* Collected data
_ _ _ _ _
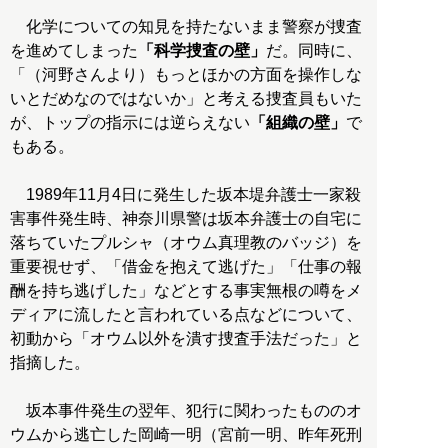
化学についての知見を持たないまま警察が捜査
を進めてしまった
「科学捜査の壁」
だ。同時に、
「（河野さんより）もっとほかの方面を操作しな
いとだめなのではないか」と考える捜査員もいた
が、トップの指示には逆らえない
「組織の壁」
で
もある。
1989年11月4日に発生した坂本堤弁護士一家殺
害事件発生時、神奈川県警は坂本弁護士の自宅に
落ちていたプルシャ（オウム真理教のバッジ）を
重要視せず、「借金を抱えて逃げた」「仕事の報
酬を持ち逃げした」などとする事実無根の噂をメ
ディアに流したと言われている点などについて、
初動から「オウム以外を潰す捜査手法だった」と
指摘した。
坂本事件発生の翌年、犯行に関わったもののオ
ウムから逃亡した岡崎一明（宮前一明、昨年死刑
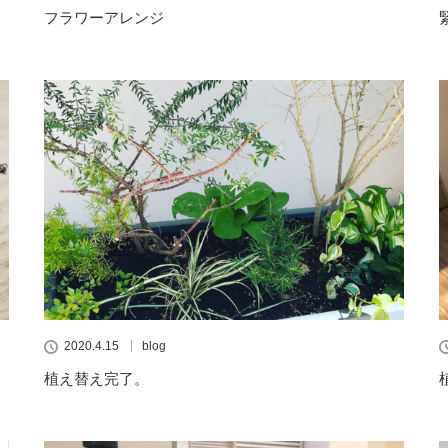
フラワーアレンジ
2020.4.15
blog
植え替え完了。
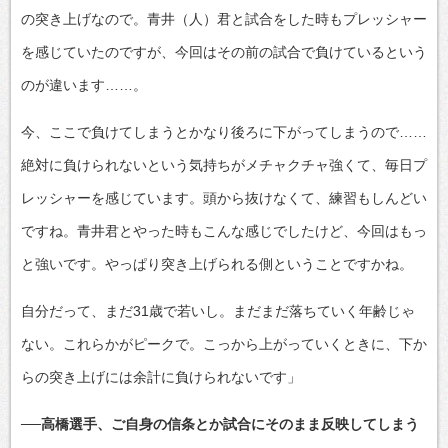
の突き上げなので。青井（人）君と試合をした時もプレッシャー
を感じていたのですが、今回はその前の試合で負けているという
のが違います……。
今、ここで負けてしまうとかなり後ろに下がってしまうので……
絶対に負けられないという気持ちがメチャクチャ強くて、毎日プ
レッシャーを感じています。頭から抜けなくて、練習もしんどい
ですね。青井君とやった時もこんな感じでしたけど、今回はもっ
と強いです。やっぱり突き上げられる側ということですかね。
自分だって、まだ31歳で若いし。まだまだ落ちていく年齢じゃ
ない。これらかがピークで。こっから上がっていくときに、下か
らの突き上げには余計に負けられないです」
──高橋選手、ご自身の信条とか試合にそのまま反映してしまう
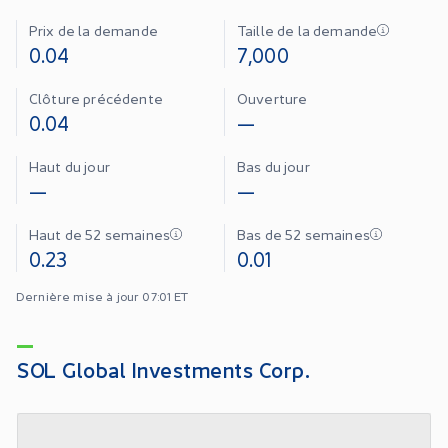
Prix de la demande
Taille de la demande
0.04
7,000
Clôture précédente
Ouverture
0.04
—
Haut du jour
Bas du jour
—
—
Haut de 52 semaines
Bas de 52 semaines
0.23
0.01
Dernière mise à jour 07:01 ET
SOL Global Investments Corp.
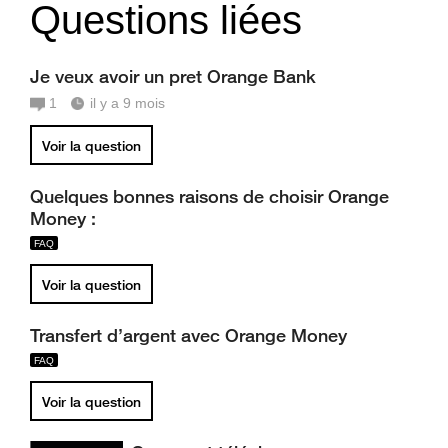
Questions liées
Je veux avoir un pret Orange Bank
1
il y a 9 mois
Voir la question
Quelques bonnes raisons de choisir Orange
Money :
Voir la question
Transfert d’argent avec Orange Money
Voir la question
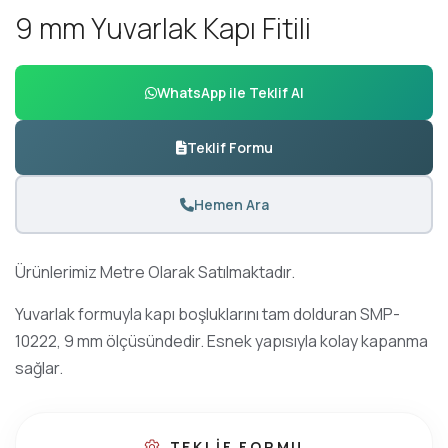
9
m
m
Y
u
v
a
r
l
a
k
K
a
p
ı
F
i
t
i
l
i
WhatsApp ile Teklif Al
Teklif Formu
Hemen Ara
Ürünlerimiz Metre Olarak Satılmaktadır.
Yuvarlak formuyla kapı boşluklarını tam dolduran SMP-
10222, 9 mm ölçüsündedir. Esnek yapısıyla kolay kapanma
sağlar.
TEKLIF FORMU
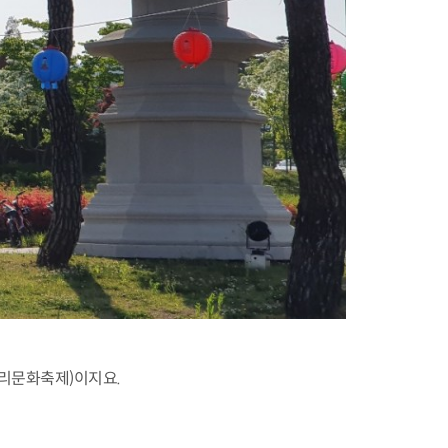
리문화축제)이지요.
_ _ _ _ _
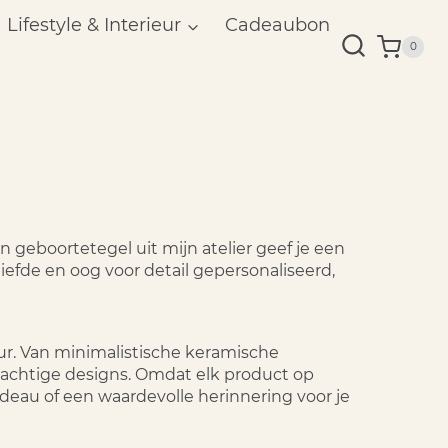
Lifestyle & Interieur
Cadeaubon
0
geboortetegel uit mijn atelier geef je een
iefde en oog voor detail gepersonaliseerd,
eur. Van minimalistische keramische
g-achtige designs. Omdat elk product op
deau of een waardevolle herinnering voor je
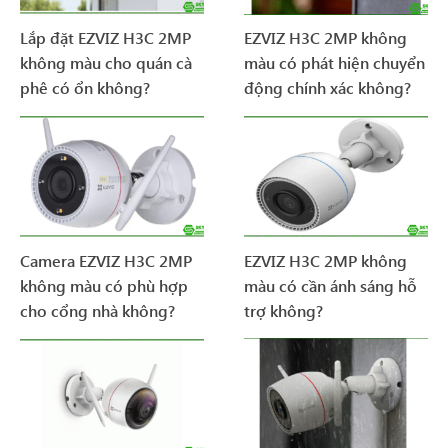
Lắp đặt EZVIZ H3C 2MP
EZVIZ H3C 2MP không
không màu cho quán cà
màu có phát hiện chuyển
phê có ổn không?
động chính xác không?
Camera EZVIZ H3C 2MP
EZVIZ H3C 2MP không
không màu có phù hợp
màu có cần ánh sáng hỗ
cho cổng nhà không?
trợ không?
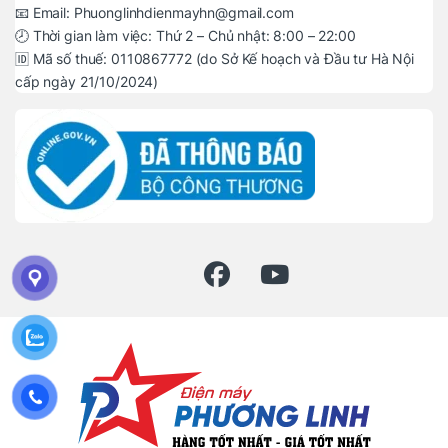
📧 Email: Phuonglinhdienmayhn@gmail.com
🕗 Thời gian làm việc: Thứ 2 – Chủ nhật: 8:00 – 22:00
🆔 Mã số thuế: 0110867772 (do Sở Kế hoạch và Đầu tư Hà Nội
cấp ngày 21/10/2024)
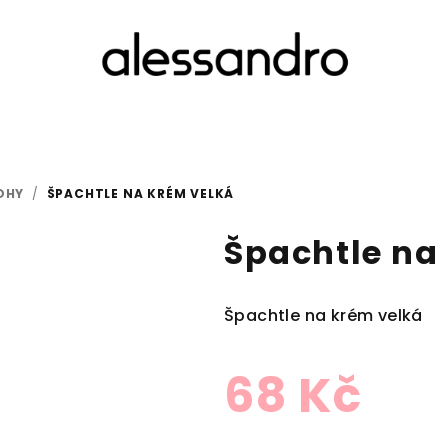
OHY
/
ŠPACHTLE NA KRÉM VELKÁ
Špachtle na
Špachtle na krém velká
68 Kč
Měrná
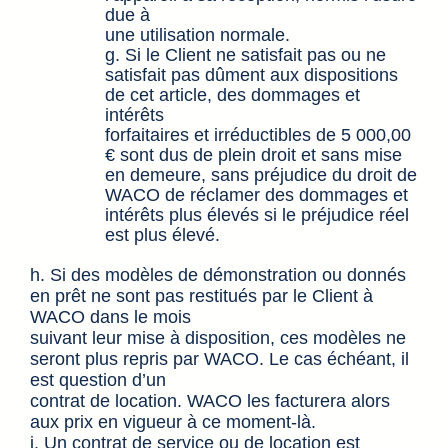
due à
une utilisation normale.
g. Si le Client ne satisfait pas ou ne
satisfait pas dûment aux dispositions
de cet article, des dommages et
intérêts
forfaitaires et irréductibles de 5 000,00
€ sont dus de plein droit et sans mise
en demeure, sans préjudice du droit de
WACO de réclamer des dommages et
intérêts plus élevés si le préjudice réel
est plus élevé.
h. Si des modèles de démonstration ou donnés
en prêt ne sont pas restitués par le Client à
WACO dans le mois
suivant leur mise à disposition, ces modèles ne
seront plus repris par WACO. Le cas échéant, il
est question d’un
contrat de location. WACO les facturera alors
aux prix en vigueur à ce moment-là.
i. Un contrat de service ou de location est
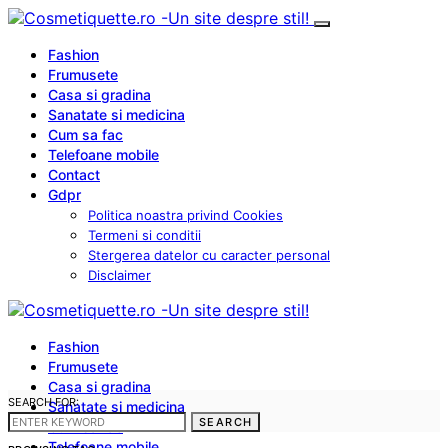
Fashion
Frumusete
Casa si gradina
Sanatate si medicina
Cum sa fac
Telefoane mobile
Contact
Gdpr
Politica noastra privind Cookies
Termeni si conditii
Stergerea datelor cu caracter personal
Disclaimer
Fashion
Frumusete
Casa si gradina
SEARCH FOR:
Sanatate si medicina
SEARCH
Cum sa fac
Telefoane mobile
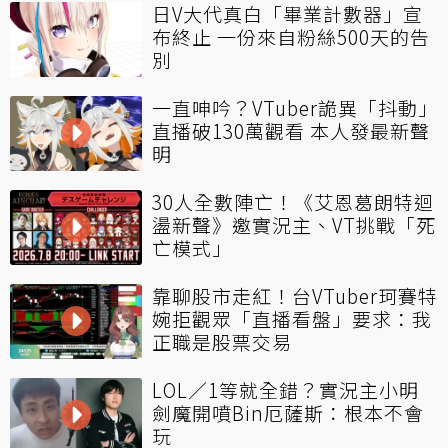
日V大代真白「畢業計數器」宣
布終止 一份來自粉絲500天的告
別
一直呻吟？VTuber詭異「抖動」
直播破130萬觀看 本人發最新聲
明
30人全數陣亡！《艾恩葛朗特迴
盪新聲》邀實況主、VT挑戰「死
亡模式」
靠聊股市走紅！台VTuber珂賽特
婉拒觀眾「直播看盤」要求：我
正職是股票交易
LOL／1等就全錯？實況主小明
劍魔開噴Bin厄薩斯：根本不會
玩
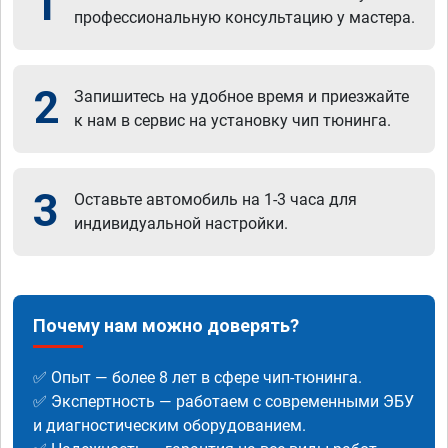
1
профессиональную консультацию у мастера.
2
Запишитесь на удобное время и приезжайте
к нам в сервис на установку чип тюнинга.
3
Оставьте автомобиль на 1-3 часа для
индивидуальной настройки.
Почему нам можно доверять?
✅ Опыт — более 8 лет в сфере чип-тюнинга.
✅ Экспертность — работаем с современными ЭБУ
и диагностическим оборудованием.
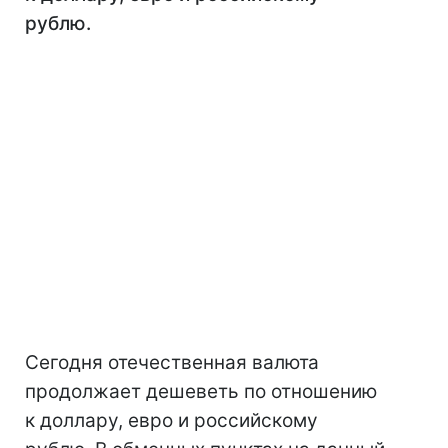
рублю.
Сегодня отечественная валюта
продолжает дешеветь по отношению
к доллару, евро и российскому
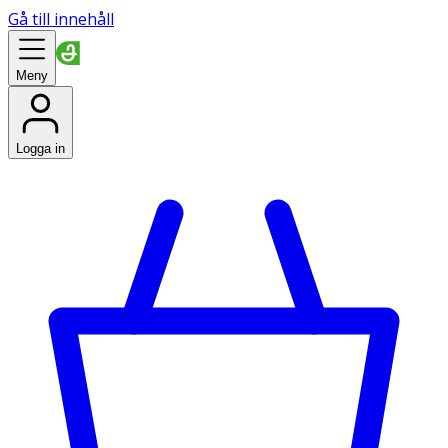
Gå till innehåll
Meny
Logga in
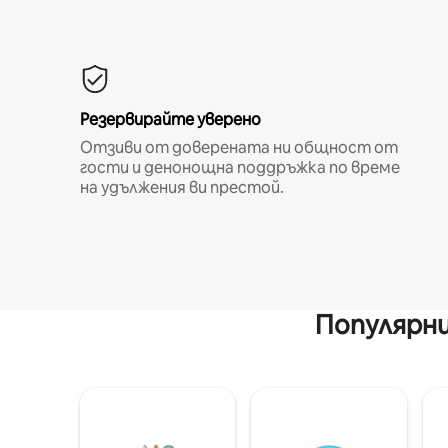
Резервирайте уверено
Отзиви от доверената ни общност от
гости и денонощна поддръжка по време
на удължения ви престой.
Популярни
_ _ _ _ _
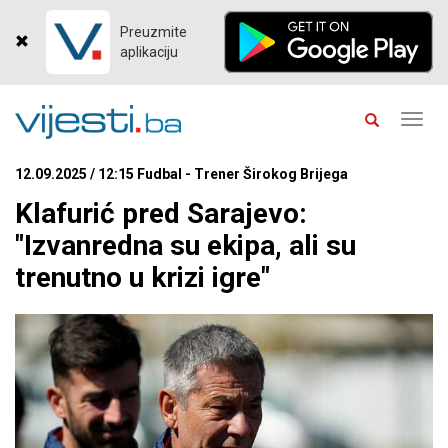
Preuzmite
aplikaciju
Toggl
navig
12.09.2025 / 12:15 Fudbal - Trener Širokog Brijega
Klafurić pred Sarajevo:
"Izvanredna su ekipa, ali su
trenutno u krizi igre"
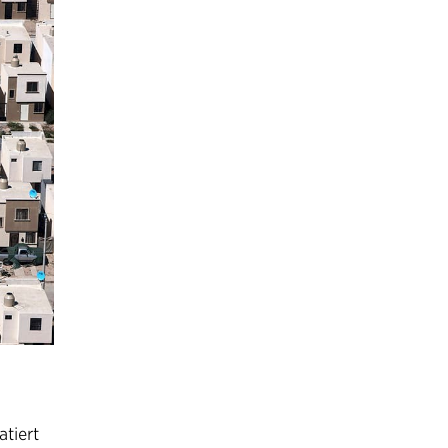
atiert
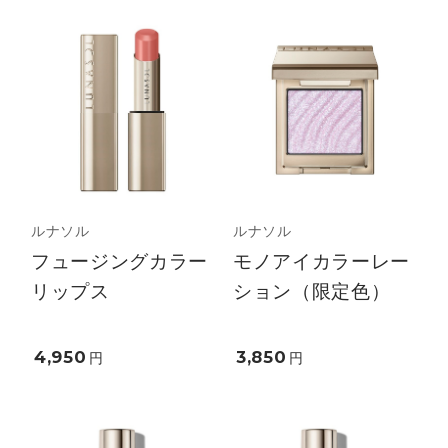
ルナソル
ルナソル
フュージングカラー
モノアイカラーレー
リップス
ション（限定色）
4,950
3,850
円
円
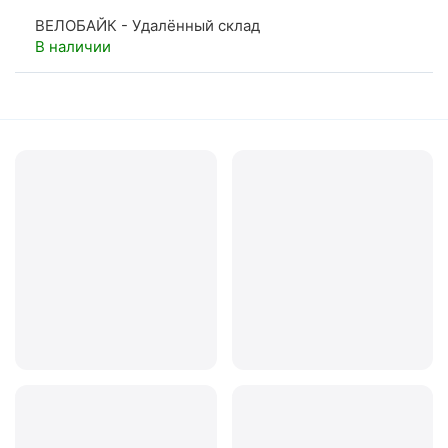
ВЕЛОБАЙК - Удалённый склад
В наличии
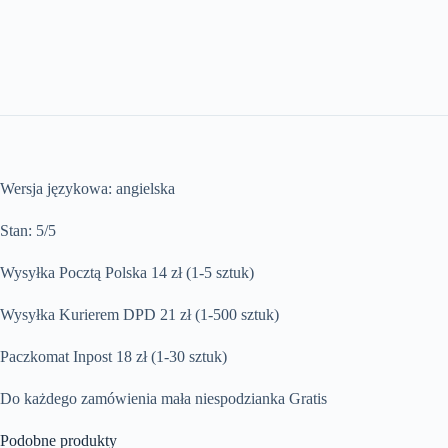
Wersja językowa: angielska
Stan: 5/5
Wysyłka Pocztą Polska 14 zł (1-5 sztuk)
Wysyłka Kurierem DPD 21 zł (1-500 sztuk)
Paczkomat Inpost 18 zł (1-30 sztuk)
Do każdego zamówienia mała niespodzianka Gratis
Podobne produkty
_ _ _ _ _
* YOUR GOAL
Only the lines above from the one with "Wysyłka Kurierem DPD 21 zł (1-500 sztuk)" up to and including the one with "Podobne produkty" should be repeated, exactly as written.

* COMPLETED EXERCISE
Wysyłka Kurierem DPD 21 zł (1-500 sztuk)
Paczkomat Inpost 18 zł (1-30 sztuk)
Do każdego zamówienia mała niespodzianka Gratis
Podobne produkty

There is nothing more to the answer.